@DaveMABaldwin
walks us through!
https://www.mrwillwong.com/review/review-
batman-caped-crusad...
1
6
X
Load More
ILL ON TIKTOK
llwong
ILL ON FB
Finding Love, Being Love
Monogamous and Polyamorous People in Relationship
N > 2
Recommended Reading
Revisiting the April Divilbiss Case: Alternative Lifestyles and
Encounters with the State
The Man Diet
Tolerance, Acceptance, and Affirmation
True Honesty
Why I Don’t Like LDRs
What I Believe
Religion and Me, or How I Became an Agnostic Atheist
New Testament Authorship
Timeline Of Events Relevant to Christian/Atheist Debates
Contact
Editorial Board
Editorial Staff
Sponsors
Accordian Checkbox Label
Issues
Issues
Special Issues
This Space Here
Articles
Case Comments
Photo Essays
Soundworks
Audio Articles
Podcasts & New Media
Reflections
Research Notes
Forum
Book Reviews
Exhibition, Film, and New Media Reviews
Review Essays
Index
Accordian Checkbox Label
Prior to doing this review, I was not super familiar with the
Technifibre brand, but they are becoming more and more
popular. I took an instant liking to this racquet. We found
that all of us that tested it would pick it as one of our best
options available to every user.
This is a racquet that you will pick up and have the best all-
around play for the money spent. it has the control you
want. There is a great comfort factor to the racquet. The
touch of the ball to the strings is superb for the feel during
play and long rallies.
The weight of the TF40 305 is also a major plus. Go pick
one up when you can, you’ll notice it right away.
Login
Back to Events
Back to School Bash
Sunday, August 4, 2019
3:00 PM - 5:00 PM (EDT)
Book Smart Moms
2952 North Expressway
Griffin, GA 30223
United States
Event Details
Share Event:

::::::::::

Goal of the exercise → The answer should consist only of the lines from the one containing "Audio Articles" through the last line of the data, given again exactly.

Answer box →
Audio Articles
Podcasts & New Media
Reflections
Research Notes
Forum
Book Reviews
Exhibition, Film, and New Media Reviews
Review Essays
Index
Accordian Checkbox Label
Prior to doing this review, I was not super familiar with the
Technifibre brand, but they are becoming more and more
popular. I took an instant liking to this racquet. We found
that all of us that tested it would pick it as one of our best
options available to every user.
This is a racquet that you will pick up and have the best all-
around play for the money spent. it has the control you
want. There is a great comfort factor to the racquet. The
touch of the ball to the strings is superb for the feel during
play and long rallies.
The weight of the TF40 305 is also a major plus. Go pick
one up when you can, you’ll notice it right away.
Login
Back to Events
Back to School Bash
Sunday, August 4, 2019
3:00 PM - 5:00 PM (EDT)
Book Smart Moms
2952 North Expressway
Griffin, GA 30223
United States
Event Details
Share Event:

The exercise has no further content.